One need. Hundreds of hungry people. One idea. Over a dozen volunteers and college students.
Without help from staff or faculty or held accountable for a grade, a group of students, the majority from Wright State University, has created a mobile nonprofit social enterprise, the Dayton Mobile Market, to provide fresh produce to residents of Dayton food deserts.
The mobile market will serve as a mobile grocery store, aiming to provide and increase the amount of healthy and fresh produce to residents, in addition to providing community members with healthier recipes and nutritional education.
The market’s creators identified Dayton communities most in need as food deserts with a prevalence of fast food restaurants, liquor stores and convenience stores. The residents of those neighborhoods have limited access to stores that sell healthy and fresh produce such as lean meats, dairy and nonperishable products.
“We’re in the top 10 food deserts in the United States and that includes the Dayton Metro all the way to Troy, Ohio,” said Matt DeNuzzo, a Wright State graduate student studying social and applied economics who serves as co-director of the mobile market.
The creators hope to acquire and retrofit a bus to closer approximate a grocery store experience, reduce the travel time and prices for consumers, said Briana Snyder, a graduate student studying international and comparative politics who serves as co-executive director of the mobile market.
“I feel like this actually has an opportunity to benefit the community a lot,” said Nicholas Grothouse, an undergraduate economics major who serves as the market’s co-director of operations.
Grothouse has worked in downtown Dayton and has seen the needs of the people firsthand.
“I feel like with this, we actually have potential to change the Dayton area especially since it is in the nation’s top 10 food deserts,” he said. “You could tell there are not many good places to get food.”
The mobile market will launch this summer. Funds are currently being collected from private and corporate donations to finance the market’s first three months of operation.
Vanderbilt University in Nashville originally produced the mobile market concept. DeNuzzo decided that the city of Dayton needed an alternative food service similar to the Nashville Mobile Market. So DeNuzzo and Snyder first gathered friends and colleagues in October 2015, and the mobile market became an official nonprofit a month later.
“At school we read all these things about poverty and hunger, but the biggest thing is you have to do something about it if you want to see change,” said Tyler Feaver, a social and applied economics graduate student who also serves as the market’s co-assistant of research.
The students found that produce in corner stores costs on average 35 percent higher than produce sold in traditional grocery stores. People who shop at corner stores, including residents of food deserts, are likely paying much more than individuals who shop at grocery stores.
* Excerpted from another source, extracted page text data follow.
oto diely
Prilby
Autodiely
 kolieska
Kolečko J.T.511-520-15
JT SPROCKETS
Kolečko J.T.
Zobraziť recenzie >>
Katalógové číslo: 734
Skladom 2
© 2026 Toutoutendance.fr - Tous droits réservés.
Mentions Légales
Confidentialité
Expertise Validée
Some Dayton residents take an hour bus ride to reach the nearest grocery store.
The team is working to earn the trust of the community.
“Communities aren’t used to a walk-up grocery store from a bus,” said DeNuzzo. “There is a trust issue with these communities because they’re used to being taken advantage of. So the idea of a bunch of college students with no ulterior motives but to say ‘hey we want to come and help you,’ we hope to communicate that to community leaders and church leaders.”
“Many of the DMM creators look forward to interacting with the community and see the various aspects work out like economics and my passion to help people out in life,” said Charles Chiobi, a social and applied economics graduate student who serves as the co-director of community outreach.
Reaching the community through a mobile grocery store is not only a new idea for Dayton, but it is also sparking passion in students to help those in need.
“I’m just excited to see the statistics get better and take a step back and see that it all started with an idea,” said Aaron Blankenship, a social and applied economics graduate student who also serves as co-director of research.
DeNuzzo said, “Our plan is to operate until it’s no longer needed.”
The Dayton Mobile Market has worked with members of the Dayton community including the Wright State Master of Public Health Program, the University of Dayton’s Dietetics Program, UpDayton and Homefull.
Other students who have helped put the market together include Tazeen Ahmed, volunteer coordinator; Ameer Hafeez; Jean Betrand Kalima, co-director of finance; Megan Ruter, quality assurance and fundraising manager; Melanin West; and Gretchen Winterhalter, co-director of finance.